Work Hardening and Mechanical Anisotropy of Aluminium Sheets and Profiles
Abstract
The processing of aluminium alloys from casting to end product is associated with a large number of metallurgical phenomena. In order to further improve and optimise process routes and alloys, a thorough understanding of the thermomechanical treatments by experimental observations and physically based modelling is necessary.
In part A of this thesis the work hardening behaviour of non-heat treatable alloys is followed up to large strains. The evolution in strength, microstructure and texture during cold rolling is analysed in commercially pure aluminium, AlMg alloys and AlMn alloys, covering both solid solution strengthening, particle strengthening, grain size effects and effects of impurities. A recently developed model for work hardening is applied to these alloys and discussed in relation to the experimental observations. The model successfully predicts the effects of Mg in solid solution, and is used to explain the effects of nonshearable particles and grain size on the strength and work hardening in stage II-III. Mn, Fe and Si in solid solution are suggested to create solute clusters that increase the strength significantly.
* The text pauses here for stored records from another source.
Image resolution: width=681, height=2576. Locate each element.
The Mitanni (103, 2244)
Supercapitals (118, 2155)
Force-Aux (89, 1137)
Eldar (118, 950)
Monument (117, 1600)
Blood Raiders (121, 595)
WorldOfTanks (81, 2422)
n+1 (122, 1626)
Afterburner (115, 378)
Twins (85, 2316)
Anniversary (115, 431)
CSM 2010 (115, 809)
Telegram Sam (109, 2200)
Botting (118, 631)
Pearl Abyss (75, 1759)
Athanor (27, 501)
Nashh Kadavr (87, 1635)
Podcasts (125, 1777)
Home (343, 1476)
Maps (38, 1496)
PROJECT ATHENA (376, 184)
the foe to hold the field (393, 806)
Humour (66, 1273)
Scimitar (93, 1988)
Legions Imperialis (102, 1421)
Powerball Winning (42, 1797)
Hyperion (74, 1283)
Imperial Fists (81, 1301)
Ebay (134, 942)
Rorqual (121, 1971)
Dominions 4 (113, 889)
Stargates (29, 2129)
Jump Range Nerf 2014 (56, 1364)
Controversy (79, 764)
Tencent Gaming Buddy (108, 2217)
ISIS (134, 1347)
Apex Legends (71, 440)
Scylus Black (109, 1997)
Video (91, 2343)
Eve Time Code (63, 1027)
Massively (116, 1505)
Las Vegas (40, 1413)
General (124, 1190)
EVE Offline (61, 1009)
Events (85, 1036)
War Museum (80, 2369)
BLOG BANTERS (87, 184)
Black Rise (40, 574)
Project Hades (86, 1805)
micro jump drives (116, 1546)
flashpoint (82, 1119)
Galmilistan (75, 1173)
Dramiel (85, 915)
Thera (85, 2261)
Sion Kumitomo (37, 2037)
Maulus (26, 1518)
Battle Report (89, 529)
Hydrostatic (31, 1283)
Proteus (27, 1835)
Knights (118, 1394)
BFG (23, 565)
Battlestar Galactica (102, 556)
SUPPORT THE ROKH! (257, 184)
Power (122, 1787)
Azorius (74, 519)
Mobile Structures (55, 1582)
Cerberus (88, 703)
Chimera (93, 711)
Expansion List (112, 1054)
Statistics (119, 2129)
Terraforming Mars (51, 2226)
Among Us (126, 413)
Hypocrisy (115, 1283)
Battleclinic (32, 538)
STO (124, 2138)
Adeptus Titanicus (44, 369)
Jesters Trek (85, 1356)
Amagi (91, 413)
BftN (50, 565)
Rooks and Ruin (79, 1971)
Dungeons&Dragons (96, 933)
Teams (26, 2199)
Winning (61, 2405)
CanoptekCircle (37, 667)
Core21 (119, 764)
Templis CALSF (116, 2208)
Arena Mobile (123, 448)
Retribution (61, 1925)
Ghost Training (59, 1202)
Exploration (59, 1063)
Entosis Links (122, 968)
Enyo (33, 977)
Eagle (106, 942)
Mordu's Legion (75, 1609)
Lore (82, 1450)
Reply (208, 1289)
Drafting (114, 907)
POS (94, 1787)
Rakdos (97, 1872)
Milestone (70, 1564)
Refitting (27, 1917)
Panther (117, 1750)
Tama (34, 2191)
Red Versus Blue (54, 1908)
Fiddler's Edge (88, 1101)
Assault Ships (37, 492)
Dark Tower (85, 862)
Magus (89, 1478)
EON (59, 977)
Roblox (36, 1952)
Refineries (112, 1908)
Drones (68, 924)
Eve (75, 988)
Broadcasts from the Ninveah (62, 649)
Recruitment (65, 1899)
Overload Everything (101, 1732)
At higher strains, stage IV, an unexpectedly low work hardening rate of high-Mg alloys is ascribed to a different storage pattern of dislocation and an increased amount of shear bands. High-resolution EBSD in FE-SEM is demonstrated to be a promising tool for substructure characterisation of cold rolled alloys.
In part B the mechanical anisotropy of flat extruded profiles of heat-treatable alloys is investigated. Two recrystallised alloys, AA6063 and 7030, and two non-recrystallised alloys, AA6082 and 7108, are tested in uniaxial tension in the solution heat treated condition, exhibiting strong directionality of yield stress, work hardening rate, elongation and r-value. The initial textures are very strong, and the anisotropy is analysed in terms of the Taylor model. The texture is found to be responsible for most of the strength anisotropy in the non-recrystallised alloys, while other sources of anisotropy must be present in the recrystallised alloys. Variations in the deformation structure development, indicating different slip activity in different directions, are believed to be partly responsible. The Taylor RC model predicts the r-values very well in all alloys, and a number of active slip systems in each position between two and three is assumed to be realistic for all alloys and directions.